Below are some records; work out how many of their lines contain "will" and give the number only.

(Stored data entries)
------------

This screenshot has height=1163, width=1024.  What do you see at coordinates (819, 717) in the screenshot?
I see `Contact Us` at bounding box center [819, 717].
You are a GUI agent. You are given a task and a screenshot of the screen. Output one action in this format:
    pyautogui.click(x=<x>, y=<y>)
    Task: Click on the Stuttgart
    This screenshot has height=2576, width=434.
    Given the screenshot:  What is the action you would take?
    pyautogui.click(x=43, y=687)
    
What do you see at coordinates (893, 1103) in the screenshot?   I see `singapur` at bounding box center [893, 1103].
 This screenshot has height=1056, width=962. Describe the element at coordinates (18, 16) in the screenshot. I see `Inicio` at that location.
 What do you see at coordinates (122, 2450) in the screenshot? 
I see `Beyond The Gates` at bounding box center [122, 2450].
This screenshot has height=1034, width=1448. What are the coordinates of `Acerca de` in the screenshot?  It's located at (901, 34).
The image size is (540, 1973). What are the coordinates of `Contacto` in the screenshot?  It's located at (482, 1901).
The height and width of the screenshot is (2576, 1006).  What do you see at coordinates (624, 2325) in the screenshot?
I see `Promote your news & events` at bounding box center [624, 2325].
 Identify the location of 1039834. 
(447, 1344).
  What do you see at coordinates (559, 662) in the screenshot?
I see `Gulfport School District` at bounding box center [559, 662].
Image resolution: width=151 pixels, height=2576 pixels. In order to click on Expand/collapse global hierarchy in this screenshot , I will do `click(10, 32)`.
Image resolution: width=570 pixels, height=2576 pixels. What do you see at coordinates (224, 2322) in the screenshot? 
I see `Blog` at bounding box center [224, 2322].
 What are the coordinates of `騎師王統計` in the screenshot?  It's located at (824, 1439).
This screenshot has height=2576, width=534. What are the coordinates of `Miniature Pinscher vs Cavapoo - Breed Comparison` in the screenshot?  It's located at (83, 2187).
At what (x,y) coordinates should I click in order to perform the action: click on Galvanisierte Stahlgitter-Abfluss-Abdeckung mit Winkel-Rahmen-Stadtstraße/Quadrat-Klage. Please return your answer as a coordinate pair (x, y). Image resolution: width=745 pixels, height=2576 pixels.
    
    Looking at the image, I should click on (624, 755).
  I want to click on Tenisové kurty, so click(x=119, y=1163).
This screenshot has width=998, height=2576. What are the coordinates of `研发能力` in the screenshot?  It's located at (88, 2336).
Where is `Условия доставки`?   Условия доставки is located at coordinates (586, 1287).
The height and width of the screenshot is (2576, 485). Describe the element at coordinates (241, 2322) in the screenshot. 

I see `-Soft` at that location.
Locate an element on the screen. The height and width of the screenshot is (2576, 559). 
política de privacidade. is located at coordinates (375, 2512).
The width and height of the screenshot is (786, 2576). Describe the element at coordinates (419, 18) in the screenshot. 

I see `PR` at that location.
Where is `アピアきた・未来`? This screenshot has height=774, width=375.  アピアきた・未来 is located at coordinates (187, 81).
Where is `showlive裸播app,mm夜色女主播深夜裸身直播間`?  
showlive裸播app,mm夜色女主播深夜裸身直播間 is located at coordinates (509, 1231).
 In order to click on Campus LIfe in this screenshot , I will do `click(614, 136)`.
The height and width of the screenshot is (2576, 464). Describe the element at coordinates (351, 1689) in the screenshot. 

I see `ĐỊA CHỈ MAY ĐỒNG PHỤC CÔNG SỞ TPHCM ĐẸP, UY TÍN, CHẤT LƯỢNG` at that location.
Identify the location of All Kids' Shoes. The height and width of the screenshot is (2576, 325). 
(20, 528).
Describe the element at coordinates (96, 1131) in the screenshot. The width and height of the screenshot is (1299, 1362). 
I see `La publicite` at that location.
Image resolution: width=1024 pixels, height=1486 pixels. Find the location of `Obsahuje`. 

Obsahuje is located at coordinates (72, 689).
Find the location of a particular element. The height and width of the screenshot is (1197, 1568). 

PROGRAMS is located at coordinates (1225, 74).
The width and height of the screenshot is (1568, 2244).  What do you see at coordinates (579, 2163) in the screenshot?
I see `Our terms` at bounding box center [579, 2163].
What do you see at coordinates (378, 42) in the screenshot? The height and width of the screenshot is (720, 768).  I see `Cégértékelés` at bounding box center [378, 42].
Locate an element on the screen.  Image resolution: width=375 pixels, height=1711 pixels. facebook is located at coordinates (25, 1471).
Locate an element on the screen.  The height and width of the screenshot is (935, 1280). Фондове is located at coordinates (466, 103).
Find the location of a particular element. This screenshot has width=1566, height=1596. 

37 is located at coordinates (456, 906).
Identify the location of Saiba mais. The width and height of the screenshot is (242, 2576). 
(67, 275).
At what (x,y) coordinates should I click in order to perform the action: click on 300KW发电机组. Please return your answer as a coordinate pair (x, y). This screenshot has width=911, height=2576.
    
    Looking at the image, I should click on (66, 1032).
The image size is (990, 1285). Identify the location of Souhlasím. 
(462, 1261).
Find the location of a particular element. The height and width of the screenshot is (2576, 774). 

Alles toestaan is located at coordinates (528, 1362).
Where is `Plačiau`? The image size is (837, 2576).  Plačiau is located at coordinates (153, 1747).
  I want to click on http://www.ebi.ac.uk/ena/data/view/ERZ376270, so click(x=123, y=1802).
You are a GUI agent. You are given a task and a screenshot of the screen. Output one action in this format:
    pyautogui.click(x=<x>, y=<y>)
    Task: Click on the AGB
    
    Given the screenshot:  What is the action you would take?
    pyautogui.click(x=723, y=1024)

------------

= Your solution =
2